The view from my window influences everything I write. Heck, it influences everything I think and do. I’m a Montana girl, born and raised, and while I enjoyed my years in Seattle, no place has ever felt as solid–as grounded, as chez moi, as terra firma–as my home in Montana. (And no, I will not now sing the state anthem. I could. But you’d rather I didn’t. Plus I’m not wearing a bandanna and I don’t have a pony.)
Some days, it’s black and white–or more precisely, shades of gray–little marks on my computer screen. Other days, it looks like a cat. Or a turkey.
Would I be less conscious of setting if I hadn’t grown up in a place where the land is so stunning–and so demanding? How is a character’s view affected by where she lives, whether she’s a newcomer or an old-timer, how often she’s packed up everything she owns and moved thousands of miles, or whether she lives in the home her grandparents built, with the family china still in the old oak hutch?

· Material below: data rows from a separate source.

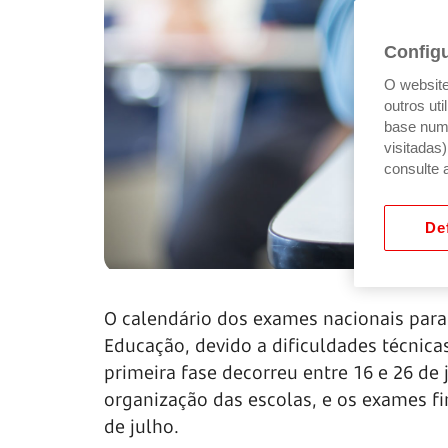
Config
O website 
outros ut
base num 
visitadas
consulte 
Def
O calendário dos exames nacionais para 
Educação, devido a dificuldades técnica
primeira fase decorreu entre 16 e 26 de 
organização das escolas, e os exames fi
de julho.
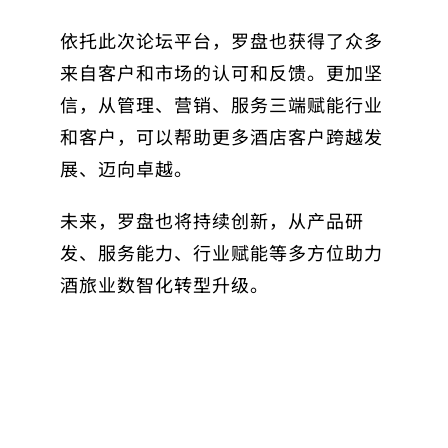
依托此次论坛平台，罗盘也获得了众多
来自客户和市场的认可和反馈。更加坚
信，从管理、营销、服务三端赋能行业
和客户，可以帮助更多酒店客户跨越发
展、迈向卓越。
未来，罗盘也将持续创新，从产品研
发、服务能力、行业赋能等多方位助力
酒旅业数智化转型升级。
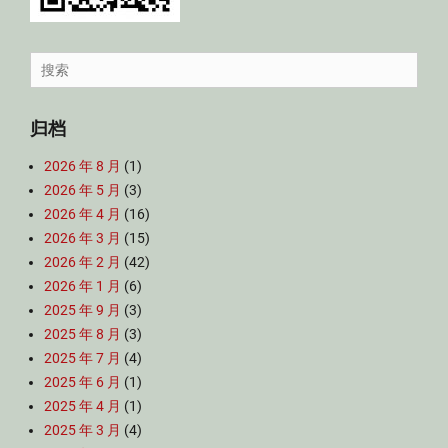
Search
for:
归档
2026 年 8 月
(1)
2026 年 5 月
(3)
2026 年 4 月
(16)
2026 年 3 月
(15)
2026 年 2 月
(42)
2026 年 1 月
(6)
2025 年 9 月
(3)
2025 年 8 月
(3)
2025 年 7 月
(4)
2025 年 6 月
(1)
2025 年 4 月
(1)
2025 年 3 月
(4)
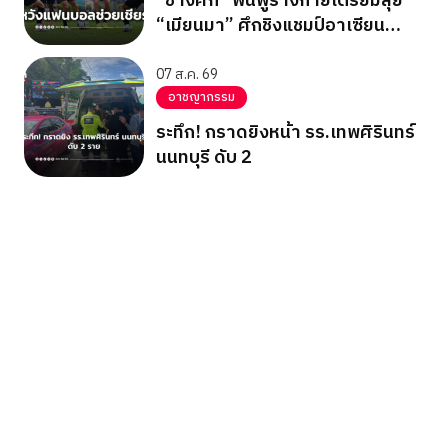
“ช้างศึก” ฟื้นฟูร่างกายเตรียมลุย
“เมียนมา” ศึกชิงแชมป์อาเซียน
2026 รอบแบ่งกลุ่ม กลุ่มบี นัด
สุดท้าย
07 ส.ค. 69
อาชญากรรม
ระทึก! กราดยิงหน้า รร.เทพศิรินทร์
นนทบุรี ดับ 2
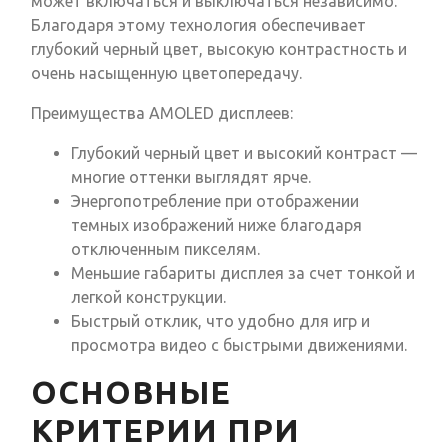
может включаться и выключаться независимо.
Благодаря этому технология обеспечивает
глубокий черный цвет, высокую контрастность и
очень насыщенную цветопередачу.
Преимущества AMOLED дисплеев:
Глубокий черный цвет и высокий контраст —
многие оттенки выглядят ярче.
Энергопотребление при отображении
темных изображений ниже благодаря
отключенным пикселям.
Меньшие габариты дисплея за счет тонкой и
легкой конструкции.
Быстрый отклик, что удобно для игр и
просмотра видео с быстрыми движениями.
ОСНОВНЫЕ
КРИТЕРИИ ПРИ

I think about these things and I write in part to find the answers.
Happily, I can write about places that bear little resemblance to home. “What would it be like to live there?” I wonder, and so I write to discover. One of my first published short stories, “The End of the Line,” takes place in the stone towers of the Mani Peninsula in Greece, which we visited years ago on our honeymoon. And I’m busy working on Spiced to Death, the first in my Seattle Spice Shop Mysteries. In my view, both insiders and outsiders see things the other doesn’t see–and our work is better if we occasionally step off home ground and take a look around.